- _TASK_: The entries shown here must be retyped in full, with no pictures included.

- _MATERIALS PROVIDED_:
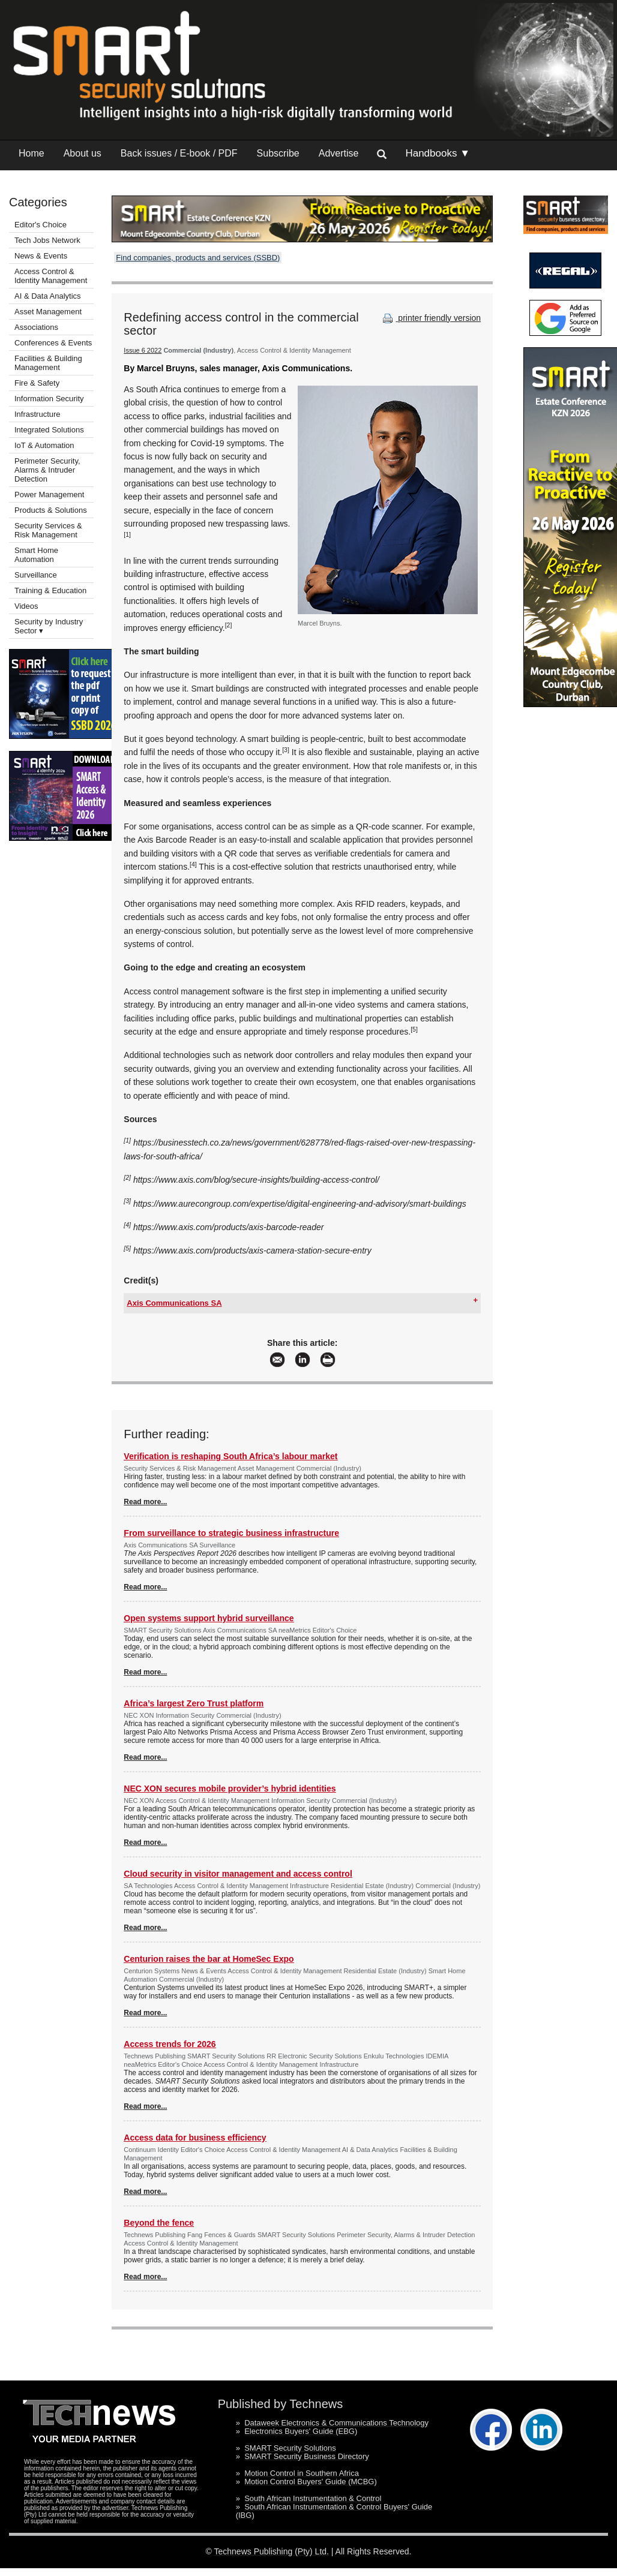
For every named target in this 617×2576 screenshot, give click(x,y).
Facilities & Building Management (48, 363)
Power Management (49, 494)
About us (82, 153)
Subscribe (278, 153)
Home (31, 153)
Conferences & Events (53, 342)
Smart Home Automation (36, 555)
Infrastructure (37, 414)
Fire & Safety (36, 382)
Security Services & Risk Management (48, 530)
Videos (26, 606)
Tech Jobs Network (47, 240)
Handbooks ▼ (437, 153)
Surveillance (35, 574)
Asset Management (48, 311)
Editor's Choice (40, 224)
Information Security (49, 398)
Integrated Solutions (49, 429)
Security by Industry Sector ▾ (48, 626)
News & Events (40, 255)
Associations (36, 327)
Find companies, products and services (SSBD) (198, 257)
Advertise (339, 153)
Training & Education (50, 590)
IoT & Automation (44, 445)
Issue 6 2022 (142, 350)
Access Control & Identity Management (50, 276)
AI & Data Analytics (47, 295)
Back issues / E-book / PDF (179, 153)
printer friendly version (430, 318)
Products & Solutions (50, 510)
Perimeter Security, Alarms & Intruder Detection (47, 469)
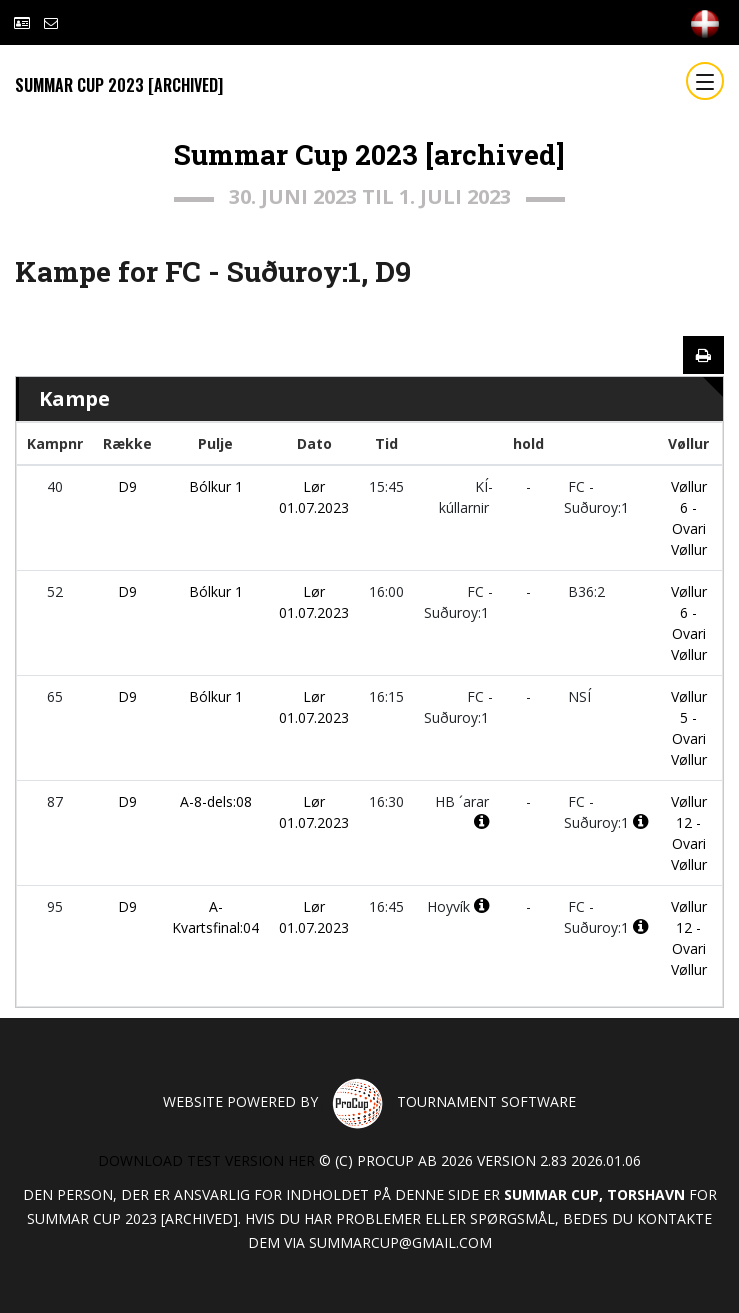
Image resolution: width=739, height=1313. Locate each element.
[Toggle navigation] (705, 81)
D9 (127, 486)
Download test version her (206, 1160)
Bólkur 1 (216, 486)
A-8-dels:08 (216, 801)
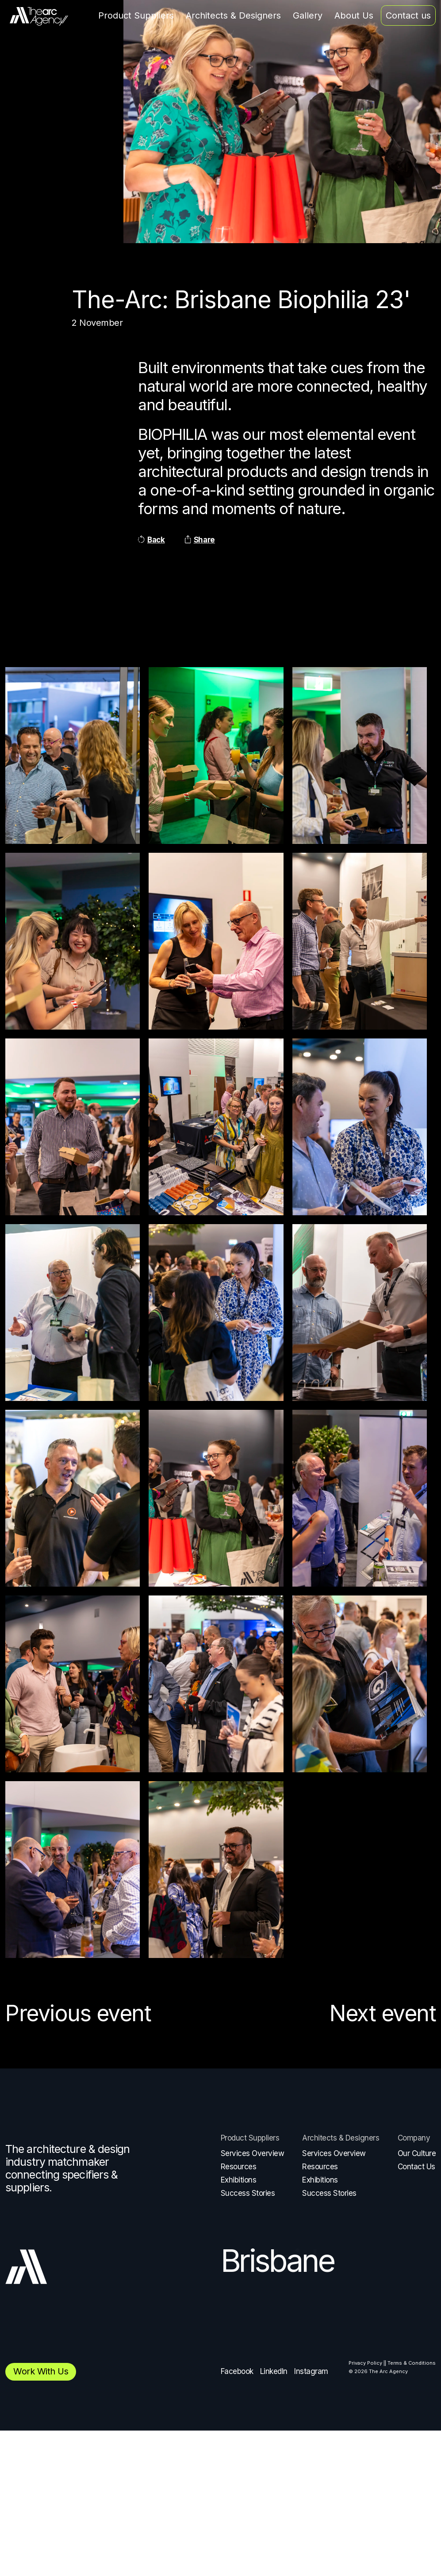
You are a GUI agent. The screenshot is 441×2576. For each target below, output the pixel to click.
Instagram (311, 2371)
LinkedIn (274, 2371)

- _YOUR SOLUTION_:
For every named target in this 617×2576 screenshot, give click(x,y).
Facilities & Building Management (48, 363)
Power Management (49, 494)
About us (82, 153)
Subscribe (278, 153)
Home (31, 153)
Conferences & Events (53, 342)
Smart Home Automation (36, 555)
Infrastructure (37, 414)
Fire & Safety (36, 382)
Security Services & Risk Management (48, 530)
Videos (26, 606)
Tech Jobs Network (47, 240)
Handbooks ▼ (437, 153)
Surveillance (35, 574)
Asset Management (48, 311)
Editor's Choice (40, 224)
Information Security (49, 398)
Integrated Solutions (49, 429)
Security by Industry Sector ▾ (48, 626)
News & Events (40, 255)
Associations (36, 327)
Find companies, products and services (SSBD) (198, 257)
Advertise (339, 153)
Training & Education (50, 590)
IoT & Automation (44, 445)
Issue 6 2022 (142, 350)
Access Control & Identity Management (50, 276)
AI & Data Analytics (47, 295)
Back issues / E-book / PDF (179, 153)
printer friendly version (430, 318)
Products & Solutions (50, 510)
Perimeter Security, Alarms & Intruder Detection (47, 469)
Image resolution: width=739, height=1313. Locate each element.
[Toggle navigation] (705, 81)
D9 (127, 486)
Download test version her (206, 1160)
Bólkur 1 (216, 486)
A-8-dels:08 (216, 801)
You are a GUI agent. The screenshot is 441×2576. For each target below, output the pixel to click.
Instagram (311, 2371)
LinkedIn (274, 2371)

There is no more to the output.